Shares of American Eagle Outfitters, Inc. (AEO) jumped 4.8% on November 23 to close at $28.79, after the company delivered a blowout third-quarter results topping both earnings and revenue estimates.
The company also witnessed solid margin expansion driven by robust demand, inventory optimization and supply chain initiatives.
American Eagle Outfitters is a leading global lifestyle, clothing, and accessories retailer. It sells high-quality, on-trend clothing, accessories, and personal care products at affordable prices. The company is more than 40 years old and operates under its American Eagle and Aerie brands.
(See American Eagle stock charts on TipRanks)
Q3 Beat and Margin Expansion
In Q3, adjusted earnings more than doubled year-over-year at $0.76 per share, significantly exceeding the consensus estimate of $0.60 per share. The company reported earnings of $0.32 per share in the prior-year period.
Furthermore, revenues jumped 24% year-over-year to $1.27 billion and exceeded consensus estimates of $1.22 billion. The increase in revenues reflects a surge in Aerie revenue and American Eagle revenue, growing 28% to $315 million and 21% to $941 million, respectively.
Similarly, gross margin improved 410 bps year-over-year to 44.3%, the highest since 2007. The increase was driven by robust product demand, controlled costs, more full-priced sales, lesser promotions, and inventory optimization initiatives which offset higher freight costs.

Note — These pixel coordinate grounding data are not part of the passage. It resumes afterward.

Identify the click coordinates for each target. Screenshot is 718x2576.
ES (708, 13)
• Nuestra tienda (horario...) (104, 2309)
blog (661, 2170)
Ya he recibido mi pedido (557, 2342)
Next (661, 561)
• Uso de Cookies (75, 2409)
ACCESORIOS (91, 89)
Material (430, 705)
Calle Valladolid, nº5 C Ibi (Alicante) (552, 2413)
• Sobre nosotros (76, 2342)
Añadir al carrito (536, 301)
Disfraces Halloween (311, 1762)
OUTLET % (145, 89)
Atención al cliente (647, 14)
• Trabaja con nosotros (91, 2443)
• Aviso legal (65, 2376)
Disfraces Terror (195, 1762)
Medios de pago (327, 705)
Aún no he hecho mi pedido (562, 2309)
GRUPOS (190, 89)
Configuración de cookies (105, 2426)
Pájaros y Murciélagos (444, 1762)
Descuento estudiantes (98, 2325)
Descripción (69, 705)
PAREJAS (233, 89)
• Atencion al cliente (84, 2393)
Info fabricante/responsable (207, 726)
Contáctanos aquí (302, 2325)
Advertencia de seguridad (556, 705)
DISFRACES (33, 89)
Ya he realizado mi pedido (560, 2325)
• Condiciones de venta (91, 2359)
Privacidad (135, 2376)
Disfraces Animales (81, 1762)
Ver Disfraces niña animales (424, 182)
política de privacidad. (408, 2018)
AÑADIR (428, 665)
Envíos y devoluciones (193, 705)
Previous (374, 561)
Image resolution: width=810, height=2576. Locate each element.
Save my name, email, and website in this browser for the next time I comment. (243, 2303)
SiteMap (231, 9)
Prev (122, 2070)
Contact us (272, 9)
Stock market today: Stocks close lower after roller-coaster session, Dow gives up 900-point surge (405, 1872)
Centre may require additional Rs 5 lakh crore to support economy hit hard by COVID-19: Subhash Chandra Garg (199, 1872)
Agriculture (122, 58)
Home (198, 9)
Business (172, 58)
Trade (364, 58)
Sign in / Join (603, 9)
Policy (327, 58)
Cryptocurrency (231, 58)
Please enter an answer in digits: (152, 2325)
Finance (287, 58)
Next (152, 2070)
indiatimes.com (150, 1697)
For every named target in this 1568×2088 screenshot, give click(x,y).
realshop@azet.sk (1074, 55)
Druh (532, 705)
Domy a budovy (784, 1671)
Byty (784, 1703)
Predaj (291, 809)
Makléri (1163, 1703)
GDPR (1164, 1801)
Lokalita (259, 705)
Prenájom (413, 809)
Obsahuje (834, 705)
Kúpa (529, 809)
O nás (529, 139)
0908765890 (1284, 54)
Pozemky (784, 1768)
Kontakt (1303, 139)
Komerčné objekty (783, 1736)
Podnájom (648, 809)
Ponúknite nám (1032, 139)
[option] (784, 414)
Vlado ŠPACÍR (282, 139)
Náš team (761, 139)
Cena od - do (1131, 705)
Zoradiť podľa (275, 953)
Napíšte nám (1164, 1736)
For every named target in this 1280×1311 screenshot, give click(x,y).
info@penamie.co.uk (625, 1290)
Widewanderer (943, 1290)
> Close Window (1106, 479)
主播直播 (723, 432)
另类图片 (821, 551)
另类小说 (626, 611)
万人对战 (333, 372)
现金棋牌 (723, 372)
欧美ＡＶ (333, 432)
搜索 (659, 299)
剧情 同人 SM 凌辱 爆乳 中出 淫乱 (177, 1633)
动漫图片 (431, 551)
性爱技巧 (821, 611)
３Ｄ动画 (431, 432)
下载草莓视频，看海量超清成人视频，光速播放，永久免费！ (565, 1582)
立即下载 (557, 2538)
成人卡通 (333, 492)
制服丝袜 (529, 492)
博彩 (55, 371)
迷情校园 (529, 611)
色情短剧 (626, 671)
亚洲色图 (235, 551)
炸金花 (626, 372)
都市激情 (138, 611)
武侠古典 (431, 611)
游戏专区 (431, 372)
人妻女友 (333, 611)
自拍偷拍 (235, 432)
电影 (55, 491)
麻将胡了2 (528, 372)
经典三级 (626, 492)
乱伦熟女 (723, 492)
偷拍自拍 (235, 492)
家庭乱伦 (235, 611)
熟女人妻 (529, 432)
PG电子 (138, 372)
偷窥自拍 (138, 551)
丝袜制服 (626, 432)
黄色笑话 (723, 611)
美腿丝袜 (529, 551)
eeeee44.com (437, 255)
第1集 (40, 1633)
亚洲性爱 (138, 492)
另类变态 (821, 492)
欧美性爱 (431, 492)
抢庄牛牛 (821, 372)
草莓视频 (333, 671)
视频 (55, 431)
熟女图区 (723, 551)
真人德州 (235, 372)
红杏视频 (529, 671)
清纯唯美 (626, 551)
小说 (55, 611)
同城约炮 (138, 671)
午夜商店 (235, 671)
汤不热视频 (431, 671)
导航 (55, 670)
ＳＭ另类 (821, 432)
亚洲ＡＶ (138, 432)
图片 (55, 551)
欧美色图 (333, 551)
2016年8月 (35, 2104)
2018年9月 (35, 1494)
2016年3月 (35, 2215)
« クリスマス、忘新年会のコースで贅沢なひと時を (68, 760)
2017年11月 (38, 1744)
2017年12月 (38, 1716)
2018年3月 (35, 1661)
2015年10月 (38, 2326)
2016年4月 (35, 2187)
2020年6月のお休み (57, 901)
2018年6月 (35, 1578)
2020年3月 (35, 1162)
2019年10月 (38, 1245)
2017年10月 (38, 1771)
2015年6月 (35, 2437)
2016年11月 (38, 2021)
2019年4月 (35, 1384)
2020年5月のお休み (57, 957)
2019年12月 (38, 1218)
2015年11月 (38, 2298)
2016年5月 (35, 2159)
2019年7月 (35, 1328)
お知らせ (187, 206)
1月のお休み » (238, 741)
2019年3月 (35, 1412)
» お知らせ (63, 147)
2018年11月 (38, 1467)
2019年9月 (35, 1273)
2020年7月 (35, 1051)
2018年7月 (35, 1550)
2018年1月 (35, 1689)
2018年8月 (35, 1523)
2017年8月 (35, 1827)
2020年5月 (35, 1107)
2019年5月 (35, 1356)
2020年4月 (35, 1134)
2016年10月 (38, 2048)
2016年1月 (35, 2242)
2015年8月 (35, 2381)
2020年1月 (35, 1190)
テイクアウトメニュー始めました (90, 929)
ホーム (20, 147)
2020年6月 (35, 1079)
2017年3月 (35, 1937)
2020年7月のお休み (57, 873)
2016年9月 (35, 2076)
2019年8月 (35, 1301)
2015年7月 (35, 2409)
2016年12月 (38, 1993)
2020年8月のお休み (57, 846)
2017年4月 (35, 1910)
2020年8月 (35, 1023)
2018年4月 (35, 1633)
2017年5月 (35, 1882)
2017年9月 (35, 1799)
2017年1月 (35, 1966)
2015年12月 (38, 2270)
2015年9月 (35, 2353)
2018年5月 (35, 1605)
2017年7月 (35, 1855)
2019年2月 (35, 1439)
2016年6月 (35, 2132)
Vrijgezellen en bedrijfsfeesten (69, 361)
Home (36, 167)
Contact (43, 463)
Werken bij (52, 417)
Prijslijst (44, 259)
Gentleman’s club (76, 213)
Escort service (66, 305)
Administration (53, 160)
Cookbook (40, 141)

Further, operating margin expanded 720 bps to 16.5% against 9.3% recorded in the prior-year quarter.
Management Weighs In
AEO CEO, Jay Schottenstein, commented on the recently announced acquisition and said, “This quarter, we took an important next step in our supply chain transformation with the planned acquisition of Quiet Logistics to ensure ongoing efficiencies and procure a state-of-the-art logistics platform with meaningful growth potential.”
He further added, “With our customer-first focus, the teams did a great job bringing in goods to meet strong demand this holiday season. I am extremely proud of the team’s ability to execute with precision at a time of volatility and am confident that we will exceed $600 million of operating income for the year, well above the $550 million 2023 target.”
Wall Street’s Take/ Analysts Recommendation
Consensus among analysts is a Moderate Buy based on 3 Buys and 3 Holds. The average American Eagle price target of $36.67 implies 27.37% upside potential to current levels.
AEO scores a 6 out of 10 on TipRanks’ Smart Score rating system, indicating that the stock is likely to perform in line with market expectations.